Sensex Falls 900 pts, Nifty Settles Below 17,000; All Sectoral Indices Bleed
Sensex Falls 900 pts, Nifty Settles Below 17,000; All Sectoral Indices Bleed
Sensex Today: Key benchmark indices opened flat with a negative bias amid weak global cues, muted foreign flows, and steady crude prices.

Sensex Today: Indian shares fell in early trading on Tuesday, dragged by automobile and energy stocks, in a risk-averse sentiment globally over the impact of high interest rates on economic growth, although gains in IT companies helped cap losses. The Nifty50 was down over 50 points near 17,200 levels, and the S&P BSE Sensex fell over 150 points at 57,800.

The broader markets, too, steered southwards as Nifty MidCap 100 and Nifty SmallCap 100 fell up to 0.4 per cent.

Tata Consultancy Services Ltd swayed between losses and gains, after the IT major said it was seeing some softness in long-term deal decision making, though it reported a bigger-than-expected rise in quarterly profit on Monday.

IT service provider Infosys climbed 0.5% after it said late on Monday it will consider a proposal for share buyback on Thursday when it is scheduled to report its quarterly earnings.

Meanwhile, a Reuters poll found India’s retail inflation accelerated to a five month high of 7.30% in September due to surging food prices, staying well above the Reserve Bank of India’s tolerance band for a ninth month.

The data is due after market hours on Wednesday.

Rupee 

The Indian rupee closed flat at 82.32 per dollar against the previous close of 82.32.

Global Cues

Shares declined in Asia following a fourth straight drop in US equities amid persistent concern that rising interest rates and geopolitical threats will crimp global growth. Japan’s Topix index dropped 1.4% while South Korea’s Kospi index declined 2%.

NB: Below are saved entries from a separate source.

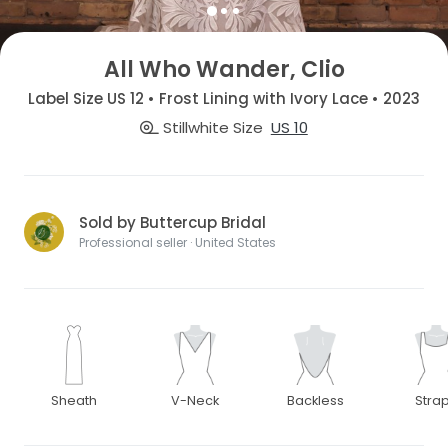
All Who Wander, Clio
Label Size US 12 • Frost Lining with Ivory Lace • 2023
Stillwhite Size
US 10
Sold by Buttercup Bridal
Professional seller · United States
Sheath
V-Neck
Backless
Stra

Tokyo stocks opened lower on Tuesday after a long weekend, tracking falls on Wall Street as investors braced for more large interest rate hikes from the US Federal Reserve.

US stocks fell on Monday, with the Nasdaq posting its lowest close since July 2020, as investors worried about the impact of higher interest rates and pulled out of chipmakers after the United States announced restrictions aimed at hobbling China’s semiconductor industry.

Oil prices fell on Tuesday, extending nearly 2% losses in the previous session, as a stronger U.S. dollar and a flare-up in COVID-19 cases in China increased fears of slowing global demand. Brent crude futures fell 57 cents, or 0.6%, to $95.62 a barrel by 0031 GMT, after falling $1.73 in the previous session.